La production d'électricité au gaz naturel en Californie a bondi fin août à un niveau inégalé depuis trois ans, alors qu'une vague de chaleur dans le sud-ouest des États-Unis et une chute de la production solaire contraignaient le réseau de l'État à s'appuyer davantage sur les centrales thermiques, contribuant à faire fortement grimper les prix spot régionaux après des mois d'offre abondante.
Ce pic souligne la dépendance persistante du California Independent System Operator (CAISO) au gaz naturel en tant que ressource flexible lors de conditions météorologiques extrêmes, même si l'État développe rapidement ses capacités de stockage par batteries. En période de chaleur intense, la demande d'électricité atteint généralement son maximum en fin d'après-midi et en soirée, au moment où la production solaire décline — précisément la fenêtre durant laquelle les centrales à gaz et, de plus en plus, les batteries sont sollicitées pour couvrir la charge. Cette montée en charge du soir, parfois appelée « courbe du canard », s'est accentuée à mesure que la part du solaire dans le mix énergétique de l'État augmentait, car elle comprime les heures durant lesquelles le solaire peut servir la demande tout en rendant plus abrupte la transition vers d'autres ressources après le coucher du soleil.
Au pic de l'événement de fin août, le gaz naturel fournissait près de la moitié de l'électricité sur le réseau californien, selon le rapport de Natural Gas Intelligence. Le tampon de batteries de l'État, qui s'est considérablement développé ces dernières années pour atteindre plusieurs gigawatts de capacité installée — l'un des plus vastes parcs au monde — a atteint ses limites opérationnelles estivales pendant l'événement, soulignant que les déploiements de stockage, bien que significatifs, demeurent de capacité finie face à des vagues de chaleur soutenus s'étalant sur plusieurs jours. Les épisodes de chaleur de plusieurs jours posent un défi particulier pour le stockage, car les batteries doivent être rechargées entre les cycles de décharge du soir, et une chaleur soutenue peut réduire la fenêtre nocturne disponible pour la recharge.
L'épisode a également eu des répercussions sur les prix au-delà des frontières de la Californie. Les prix spot régionaux du gaz naturel, qui avaient été contenus par des mois d'offre abondante, ont fortement progressé à mesure que la demande de gaz pour la production d'électricité augmentait dans tout le sud-ouest. Cette dynamique illustre comment la demande d'électricité induite par la météo peut se répercuter sur les marchés du gaz : la consommation des centrales est une composante majeure de la consommation américaine de gaz naturel, de sorte qu'une envolée de la consommation de combustible des générateurs liée à la chaleur peut resserrer l'offre régionale, même lorsque le contexte de production global reste abondant.

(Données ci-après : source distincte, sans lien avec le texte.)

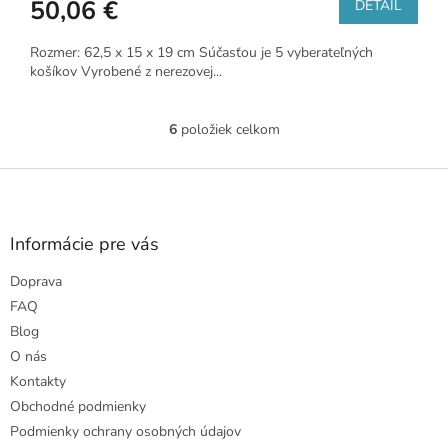
50,06 €
DETAIL
Rozmer: 62,5 x 15 x 19 cm Súčasťou je 5 vyberateľných
košíkov Vyrobené z nerezovej...
6
položiek celkom
O
v
l
Z
á
á
d
p
a
ä
Informácie pre vás
c
t
i
Doprava
i
e
e
p
FAQ
r
Blog
v
O nás
k
Kontakty
y
v
Obchodné podmienky
ý
Podmienky ochrany osobných údajov
p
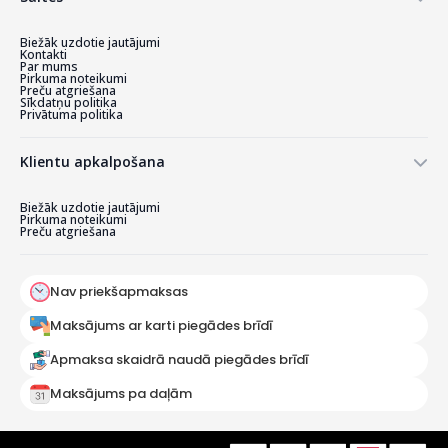
Biežāk uzdotie jautājumi
Kontakti
Par mums
Pirkuma noteikumi
Preču atgriešana
Sīkdatņu politika
Privātuma politika
Klientu apkalpošana
Biežāk uzdotie jautājumi
Pirkuma noteikumi
Preču atgriešana
Nav priekšapmaksas
Maksājums ar karti piegādes brīdī
Apmaksa skaidrā naudā piegādes brīdī
Maksājums pa daļām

La vague de chaleur de fin août survient alors que les gestionnaires de réseau de l'ouest des États-Unis continuent de se préparer à des périodes de chaleur estivale extrême, durant lesquelles la demande de climatisation peut pousser les systèmes électriques près de leurs limites. Le mix énergétique californien s'est nettement orienté vers le solaire et le stockage au cours de la dernière décennie, mais la envolée d'août démontre que la production thermique demeure un recours essentiel lorsque la production renouvelable faiblit et que les températures flambent simultanément. La manière dont l'État arbitrera entre le déploiement accru du stockage et le besoin de capacité ferme et pilotable en période de chaleur extrême restera probablement une question centrale pour les planificateurs, à mesure que les épisodes de chaleur se font plus fréquents.